*PROBLEM TO SOLVE*. Among the lines below, list those containing the string "works".

(Document layout analysis data)
BEGIN

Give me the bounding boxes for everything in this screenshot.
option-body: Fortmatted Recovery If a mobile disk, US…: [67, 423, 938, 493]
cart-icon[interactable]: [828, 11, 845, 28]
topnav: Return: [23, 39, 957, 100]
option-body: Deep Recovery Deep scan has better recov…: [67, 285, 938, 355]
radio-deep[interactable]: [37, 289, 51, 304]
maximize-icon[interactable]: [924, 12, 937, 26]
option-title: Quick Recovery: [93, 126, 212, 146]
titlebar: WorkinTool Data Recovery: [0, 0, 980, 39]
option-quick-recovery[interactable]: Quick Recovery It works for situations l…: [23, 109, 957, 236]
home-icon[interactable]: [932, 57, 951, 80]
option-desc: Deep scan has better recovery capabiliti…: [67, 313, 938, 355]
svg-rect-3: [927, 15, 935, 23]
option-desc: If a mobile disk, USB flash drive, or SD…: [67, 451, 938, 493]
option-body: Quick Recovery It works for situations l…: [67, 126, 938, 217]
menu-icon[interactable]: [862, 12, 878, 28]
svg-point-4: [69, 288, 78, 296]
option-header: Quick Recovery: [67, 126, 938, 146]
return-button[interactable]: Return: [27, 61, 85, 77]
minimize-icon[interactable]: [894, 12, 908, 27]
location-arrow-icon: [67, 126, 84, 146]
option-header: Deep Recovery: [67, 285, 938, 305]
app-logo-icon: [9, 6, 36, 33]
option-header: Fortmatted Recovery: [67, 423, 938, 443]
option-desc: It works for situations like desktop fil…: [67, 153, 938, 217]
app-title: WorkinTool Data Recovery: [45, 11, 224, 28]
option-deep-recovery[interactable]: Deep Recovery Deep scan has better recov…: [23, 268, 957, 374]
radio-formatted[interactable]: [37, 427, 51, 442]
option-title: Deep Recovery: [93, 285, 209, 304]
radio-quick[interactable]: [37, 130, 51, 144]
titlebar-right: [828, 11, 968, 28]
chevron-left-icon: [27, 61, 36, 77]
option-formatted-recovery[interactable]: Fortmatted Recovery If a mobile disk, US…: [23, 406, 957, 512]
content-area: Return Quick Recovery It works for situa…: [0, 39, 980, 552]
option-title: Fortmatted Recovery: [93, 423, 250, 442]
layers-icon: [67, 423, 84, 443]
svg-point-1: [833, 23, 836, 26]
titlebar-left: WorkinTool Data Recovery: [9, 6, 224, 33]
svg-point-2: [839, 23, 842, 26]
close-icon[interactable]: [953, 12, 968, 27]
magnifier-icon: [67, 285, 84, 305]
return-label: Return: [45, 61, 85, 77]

END

*ANSWER TO THIS EXERCISE*.
option-quick-recovery[interactable]: Quick Recovery It works for situations l…: [23, 109, 957, 236]
option-body: Quick Recovery It works for situations l…: [67, 126, 938, 217]
option-desc: It works for situations like desktop fil…: [67, 153, 938, 217]
content-area: Return Quick Recovery It works for situa…: [0, 39, 980, 552]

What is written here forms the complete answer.